* **Action item**:
Copy all records exactly; omit pictures.

* **Supplied records**:
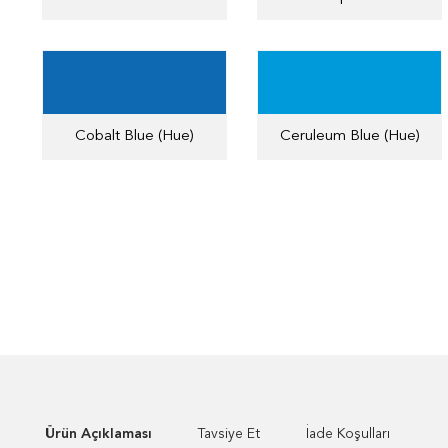
Cobalt Blue (Hue)
Ceruleum Blue (Hue)
Ürün Açıklaması
Tavsiye Et
İade Koşulları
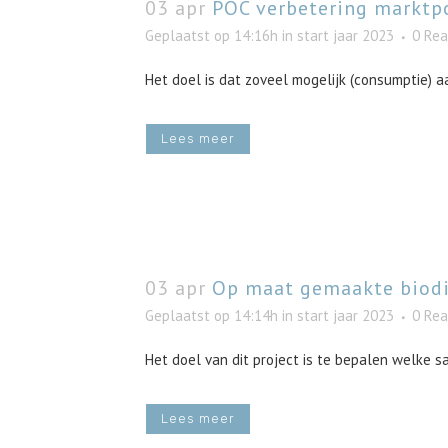
03 apr
POC verbetering marktpo
Geplaatst op 14:16h
in
start jaar 2023
0 Rea
Het doel is dat zoveel mogelijk (consumptie) a
Lees meer
03 apr
Op maat gemaakte biodi
Geplaatst op 14:14h
in
start jaar 2023
0 Rea
Het doel van dit project is te bepalen welke sa
Lees meer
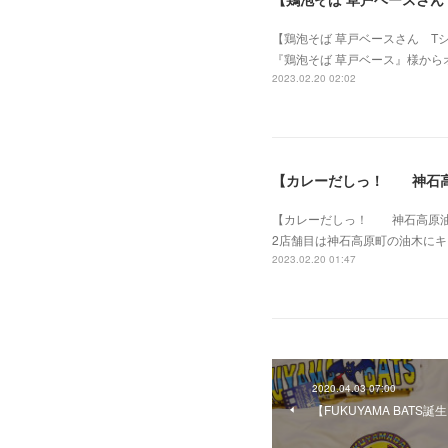
【鶏泡そば 草戸ベースさん T
『鶏泡そば 草戸ベース』様から
2023.02.20 02:02
【カレーだしっ！ 神石
【カレーだしっ！ 神石高原油
2店舗目は神石高原町の油木に
2023.02.20 01:47
2020.04.03 07:00
【FUKUYAMA BATS誕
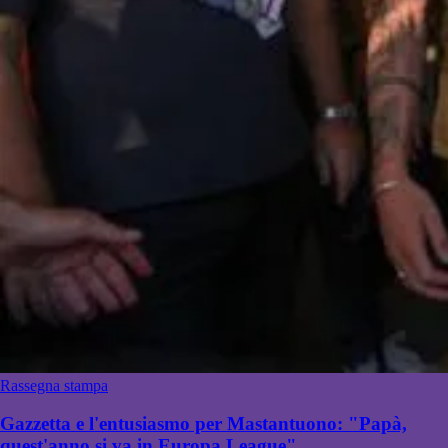
Rassegna stampa
Gazzetta e l'entusiasmo per Mastantuono: "Papà,
quest'anno si va in Europa League"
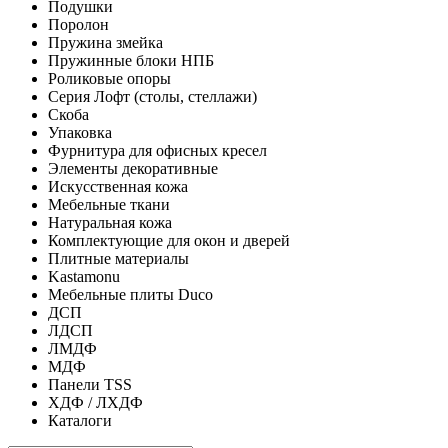
Подушки
Поролон
Пружина змейка
Пружинные блоки НПБ
Роликовые опоры
Серия Лофт (столы, стеллажи)
Скоба
Упаковка
Фурнитура для офисных кресел
Элементы декоративные
Искусственная кожа
Мебельные ткани
Натуральная кожа
Комплектующие для окон и дверей
Плитные материалы
Kastamonu
Мебельные плиты Duco
ДСП
ЛДСП
ЛМДФ
МДФ
Панели TSS
ХДФ / ЛХДФ
Каталоги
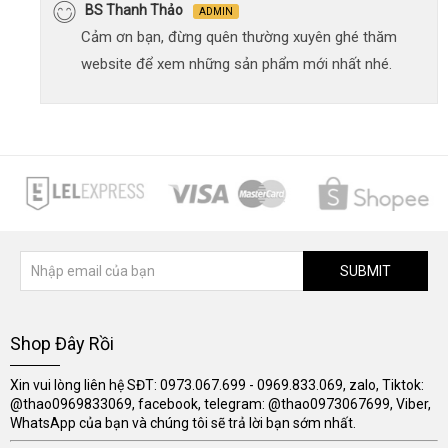
BS Thanh Thảo
ADMIN
Cảm ơn bạn, đừng quên thường xuyên ghé thăm
website để xem những sản phẩm mới nhất nhé.
SUBMIT
Shop Đây Rồi
Xin vui lòng liên hệ SĐT: 0973.067.699 - 0969.833.069, zalo, Tiktok:
@thao0969833069, facebook, telegram: @thao0973067699, Viber,
WhatsApp của bạn và chúng tôi sẽ trả lời bạn sớm nhất.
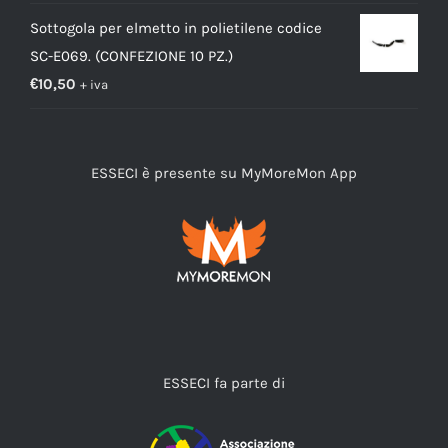
Sottogola per elmetto in polietilene codice
SC-E069. (CONFEZIONE 10 PZ.)
€
10,50
+ iva
ESSECI è presente su MyMoreMon App
ESSECI fa parte di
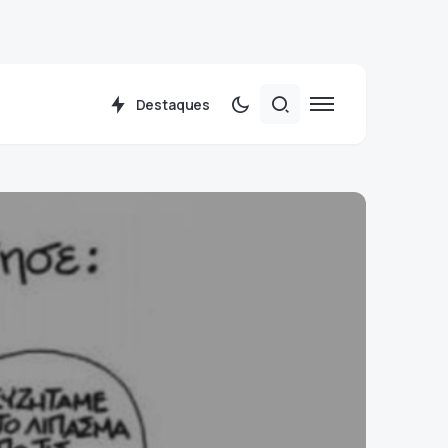
Destaques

* **Solution to this task**:
Cobalt Blue (Hue)
Ceruleum Blue (Hue)
Ürün Açıklaması
Tavsiye Et
İade Koşulları
03 apr
POC verbetering marktpo
Geplaatst op 14:16h
in
start jaar 2023
0 Rea
Het doel is dat zoveel mogelijk (consumptie) a
Lees meer
03 apr
Op maat gemaakte biodi
Geplaatst op 14:14h
in
start jaar 2023
0 Rea
Het doel van dit project is te bepalen welke sa
Lees meer
【鶏泡そば 草戸ベースさん T
『鶏泡そば 草戸ベース』様から
2023.02.20 02:02
【カレーだしっ！ 神石
【カレーだしっ！ 神石高原油
2店舗目は神石高原町の油木に
2023.02.20 01:47
2020.04.03 07:00
【FUKUYAMA BATS誕
Rassegna stampa
Gazzetta e l'entusiasmo per Mastantuono: "Papà,
quest'anno si va in Europa League"
Подушки
Поролон
Пружина змейка
Пружинные блоки НПБ
Роликовые опоры
Серия Лофт (столы, стеллажи)
Скоба
Упаковка
Фурнитура для офисных кресел
Элементы декоративные
Искусственная кожа
Мебельные ткани
Натуральная кожа
Комплектующие для окон и дверей
Плитные материалы
Kastamonu
Мебельные плиты Duco
ДСП
ЛДСП
ЛМДФ
МДФ
Панели TSS
ХДФ / ЛХДФ
Каталоги
BS Thanh Thảo
ADMIN
Cảm ơn bạn, đừng quên thường xuyên ghé thăm
website để xem những sản phẩm mới nhất nhé.
SUBMIT
Shop Đây Rồi
Xin vui lòng liên hệ SĐT: 0973.067.699 - 0969.833.069, zalo, Tiktok:
@thao0969833069, facebook, telegram: @thao0973067699, Viber,
WhatsApp của bạn và chúng tôi sẽ trả lời bạn sớm nhất.
Sottogola per elmetto in polietilene codice
SC-E069. (CONFEZIONE 10 PZ.)
€
10,50
+ iva
ESSECI è presente su MyMoreMon App
ESSECI fa parte di
Destaques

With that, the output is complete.